Stored dataset items:

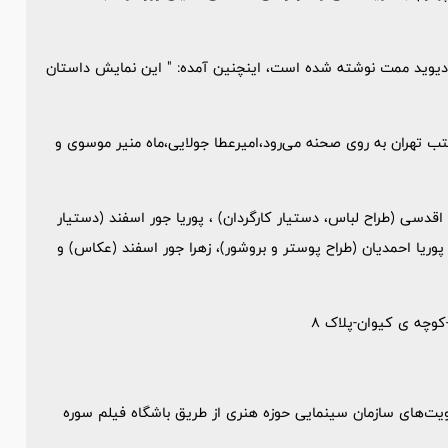
 دیوید ممت نوشته شده است، اینچنین آمده: " این نمایش داستان
شب به جز شنبهها ساعت 20:30 در سالن مکتب تهران به روی صحنه می‌رود،امیرعطا جولایی،ماه منیر موسوی و
دسی (طراح لباس، دستیار کارگردان) ، پوریا جور اسفند (دستیار
پوریا احمدیان (طراح پوستر و بروشور)، زهرا جور اسفند (عکاس) و
کوچه ی کیوان-پلاک 8
ویت‌های سازمان سینمایی حوزه هنری از طریق باشگاه فیلم سوره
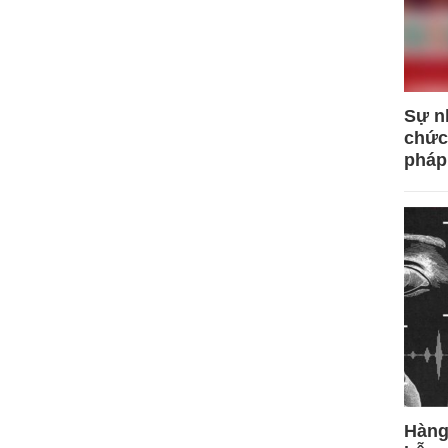
Sự n
chức
pháp
Hàng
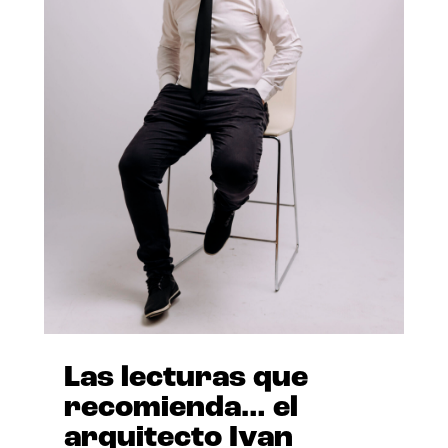
Las lecturas que
recomienda… el
arquitecto Ivan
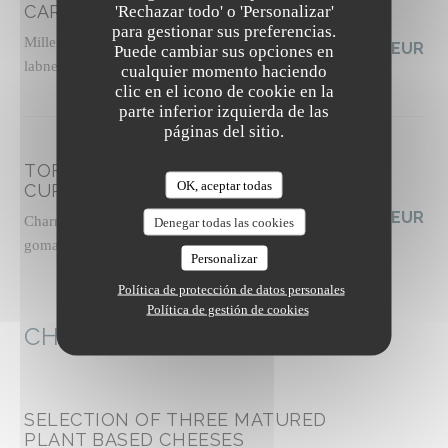
CARROTS FATTOUSH-STYLE
'Rechazar todo' o 'Personalizar'
para gestionar sus preferencias.
Millet tabbouleh with fresh herbs, vegan tahini
19,00 EUR
Puede cambiar sus opciones en
labneh, zhoug sauce, almond dukkah, socca crisps
cualquier momento haciendo
Lista de alérgenos
clic en el icono de cookie en la
parte inferior izquierda de las
páginas del sitio.
TOFU "MALFATTI" WITH GREEN
OK, aceptar todas
CURRY
19,50 EUR
Charred zucchini and broccoli, chili oil, cashew
Denegar todas las cookies
gomasio, thai basil shoots
Personalizar
Lista de alérgenos
Política de protección de datos personales
Política de gestión de cookies
CHEESE
SELECTION OF THREE MATURED
PLANT BASED CHEESES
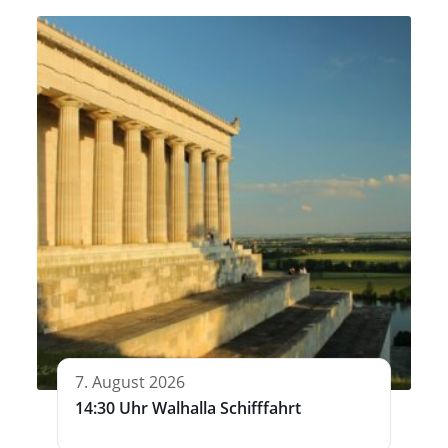
7. August 2026
14:30 Uhr Walhalla Schifffahrt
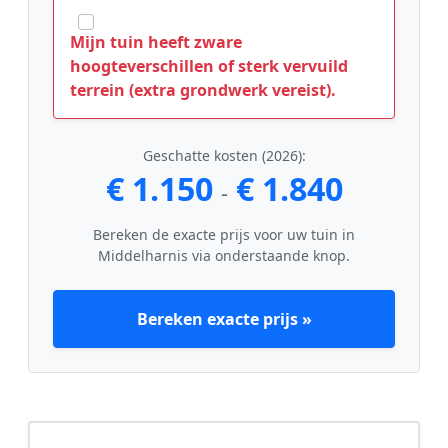
Mijn tuin heeft zware
hoogteverschillen of sterk vervuild
terrein (extra grondwerk vereist).
Geschatte kosten (2026):
€ 1.150
€ 1.840
-
Bereken de exacte prijs voor uw tuin in
Middelharnis via onderstaande knop.
Bereken exacte prijs »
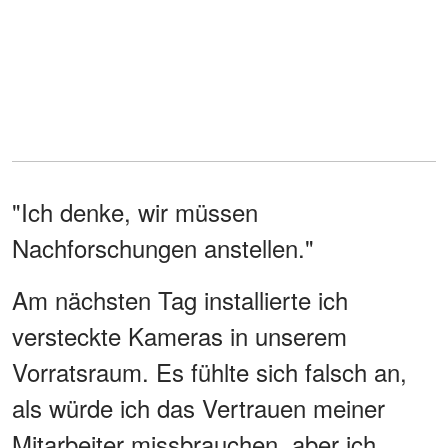
"Ich denke, wir müssen
Nachforschungen anstellen."
Am nächsten Tag installierte ich
versteckte Kameras in unserem
Vorratsraum. Es fühlte sich falsch an,
als würde ich das Vertrauen meiner
Mitarbeiter missbrauchen, aber ich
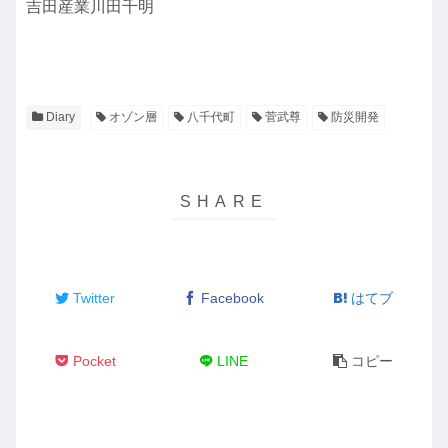
吉田産業川田千明
Diary
オゾン層
八千代町
菅武尊
防災開発
Twitter
Facebook
はてブ
Pocket
LINE
コピー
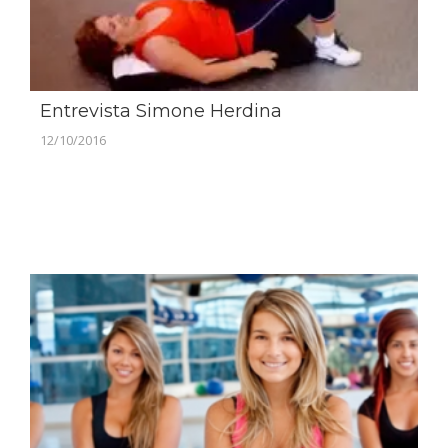
Entrevista Simone Herdina
12/10/2016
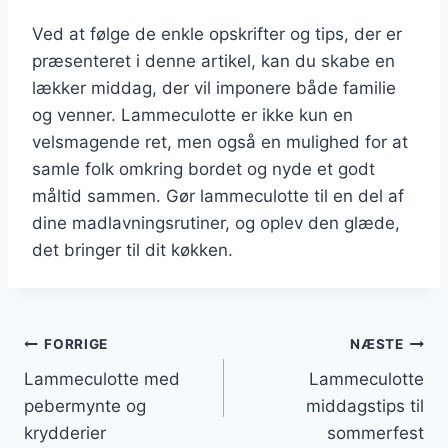
Ved at følge de enkle opskrifter og tips, der er
præsenteret i denne artikel, kan du skabe en
lækker middag, der vil imponere både familie
og venner. Lammeculotte er ikke kun en
velsmagende ret, men også en mulighed for at
samle folk omkring bordet og nyde et godt
måltid sammen. Gør lammeculotte til en del af
dine madlavningsrutiner, og oplev den glæde,
det bringer til dit køkken.
Indlægsnavigation
FORRIGE
NÆSTE
Lammeculotte med
Lammeculotte
pebermynte og
middagstips til
krydderier
sommerfest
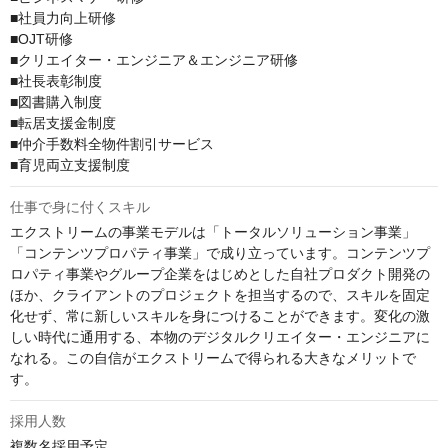
■社員力向上研修

■OJT研修

■クリエイター・エンジニア＆エンジニア研修

■社長表彰制度

■図書購入制度

■転居支援金制度

■仲介手数料全物件割引サービス

■育児両立支援制度
仕事で身に付くスキル
エクストリームの事業モデルは「トータルソリューション事業」
「コンテンツプロパティ事業」で成り立っています。コンテンツプ
ロパティ事業やグループ企業をはじめとした自社プロダクト開発の
ほか、クライアントのプロジェクトを担当するので、スキルを固定
化せず、常に新しいスキルを身につけることができます。変化の激
しい時代に通用する、本物のデジタルクリエイター・エンジニアに
なれる。この自信がエクストリームで得られる大きなメリットで
す。
採用人数
複数名採用予定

* Exercise objective
Give back exactly, and solely, the section of the data above bounded by the line containing "labneh, zhoug sauce, almond" and the line containing "versteckte Kameras in unserem", both bounding lines included and pictures omitted.

* Expected output
labneh, zhoug sauce, almond dukkah, socca crisps
cualquier momento haciendo
Lista de alérgenos
clic en el icono de cookie en la
parte inferior izquierda de las
páginas del sitio.
TOFU "MALFATTI" WITH GREEN
OK, aceptar todas
CURRY
19,50 EUR
Charred zucchini and broccoli, chili oil, cashew
Denegar todas las cookies
gomasio, thai basil shoots
Personalizar
Lista de alérgenos
Política de protección de datos personales
Política de gestión de cookies
CHEESE
SELECTION OF THREE MATURED
PLANT BASED CHEESES
7. August 2026
14:30 Uhr Walhalla Schifffahrt
Mijn tuin heeft zware
hoogteverschillen of sterk vervuild
terrein (extra grondwerk vereist).
Geschatte kosten (2026):
€ 1.150
€ 1.840
-
Bereken de exacte prijs voor uw tuin in
Middelharnis via onderstaande knop.
Bereken exacte prijs »
"Ich denke, wir müssen
Nachforschungen anstellen."
Am nächsten Tag installierte ich
versteckte Kameras in unserem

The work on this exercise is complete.